Ses prédécesseurs n’étaient pas de meilleurs gestionnaires, loin de là, ils sont tous coupables de cette débâcle. Je ne m’étends pas sur celui qui a éventré la montagne pour construire une autoroute  à son nom menant à son village. Parler des incapables pantins choisis et installés pour leur insipidité serait une perte de temps. Mais ils avaient eu la lâcheté de s’effacer, laisser d’autres tenir les rênes du pouvoir et enraciner la corruption comme nouvau système. Aujourd’hui le peuple les vomit tous. 


D’aucuns ont vu dans l’alliance du général avec le Hezbollah (la seule entente durable qu’il ait jamais réussi à faire de toute sa carrière politique)  une occasion pour les chrétiens d’être protégés par le puissant mouvement chiite pro Iranien, voire de l’influencer positivement. Mais cet accord a vite montré ses limites. Il n’avait comme base commune que le populisme et le rejet des vieilles familles politiques. Le général n’a ni réussi à « libaniser » son allié, bien au contraire, ni persuadé ses chefs  de se préoccuper de  l’intérêt du Liban. Ou créer un projet commun avec eux. Ils avouent eux mêmes être plus intéressés par le port de Haïfa en Israël que celui de Beyrouth, une gifle à tous leurs concitoyens qui ont tant souffert ces derniers jours. Et même pour ce Hezbollah, cette alliance avec le général ne leur aura servi qu’à s’acheter quelques années de plus dans leur statut intenable de milice religieuse surarmée faisant un doigt d’honneur iranien aux grandes puissances, aux dépens du bien être et de l’avenir de tout un peuple. 
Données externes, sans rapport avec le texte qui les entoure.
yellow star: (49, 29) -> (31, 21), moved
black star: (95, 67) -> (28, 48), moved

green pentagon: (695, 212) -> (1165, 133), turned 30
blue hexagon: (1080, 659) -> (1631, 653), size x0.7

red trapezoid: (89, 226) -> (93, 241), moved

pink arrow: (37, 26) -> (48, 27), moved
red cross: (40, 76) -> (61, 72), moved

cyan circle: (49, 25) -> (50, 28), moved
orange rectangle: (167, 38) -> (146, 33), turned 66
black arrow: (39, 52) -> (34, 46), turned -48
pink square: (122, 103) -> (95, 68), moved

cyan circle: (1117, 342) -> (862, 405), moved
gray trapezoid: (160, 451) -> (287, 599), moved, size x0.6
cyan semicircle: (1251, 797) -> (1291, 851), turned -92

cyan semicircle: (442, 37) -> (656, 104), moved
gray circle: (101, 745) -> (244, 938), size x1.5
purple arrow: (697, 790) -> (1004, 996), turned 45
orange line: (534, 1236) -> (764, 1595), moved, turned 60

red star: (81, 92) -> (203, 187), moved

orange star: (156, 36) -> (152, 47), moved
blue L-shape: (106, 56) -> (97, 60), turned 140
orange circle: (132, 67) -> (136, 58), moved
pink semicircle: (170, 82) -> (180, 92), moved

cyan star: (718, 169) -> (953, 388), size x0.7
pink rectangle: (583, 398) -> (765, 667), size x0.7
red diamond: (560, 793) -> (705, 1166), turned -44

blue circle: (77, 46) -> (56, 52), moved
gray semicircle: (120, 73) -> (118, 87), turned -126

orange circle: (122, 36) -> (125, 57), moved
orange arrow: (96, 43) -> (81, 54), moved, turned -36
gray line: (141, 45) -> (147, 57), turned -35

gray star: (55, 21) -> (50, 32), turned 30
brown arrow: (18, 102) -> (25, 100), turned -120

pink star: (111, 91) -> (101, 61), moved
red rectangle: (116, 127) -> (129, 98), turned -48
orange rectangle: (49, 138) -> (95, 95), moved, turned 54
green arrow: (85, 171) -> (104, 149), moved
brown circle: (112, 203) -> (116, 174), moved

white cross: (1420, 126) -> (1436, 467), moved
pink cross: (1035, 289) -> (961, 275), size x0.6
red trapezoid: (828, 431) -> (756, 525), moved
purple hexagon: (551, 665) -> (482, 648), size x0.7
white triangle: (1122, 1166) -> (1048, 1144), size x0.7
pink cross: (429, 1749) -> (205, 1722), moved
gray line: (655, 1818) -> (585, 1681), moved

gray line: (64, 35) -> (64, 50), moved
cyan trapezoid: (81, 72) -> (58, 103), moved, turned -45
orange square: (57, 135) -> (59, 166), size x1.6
Aujourd’hui, que les intentions du général eussent été bonnes ou pas n’est plus vraiment la question. Le vrai sujet est la relève, tourner la page, trouver des hommes ou des femmes providentiels qui puissent apporter un vent nouveau. Oui, il aurait peut être pu au moins essayer de  dissoudre le parlement avec l’accord du premier ministre dans un coup d’éclat salutaire mais il n’y a peut être même pas pensé. Espérons juste que nos amis Aounistes acceptent d’avancer plutôt que rester braqués sur la défaite cuisante de leur général adoré. Il devait constitutionnellement plier bagage dans deux ans de toute façon. Alors que l’avenir  du pays, lui, reste inconnu.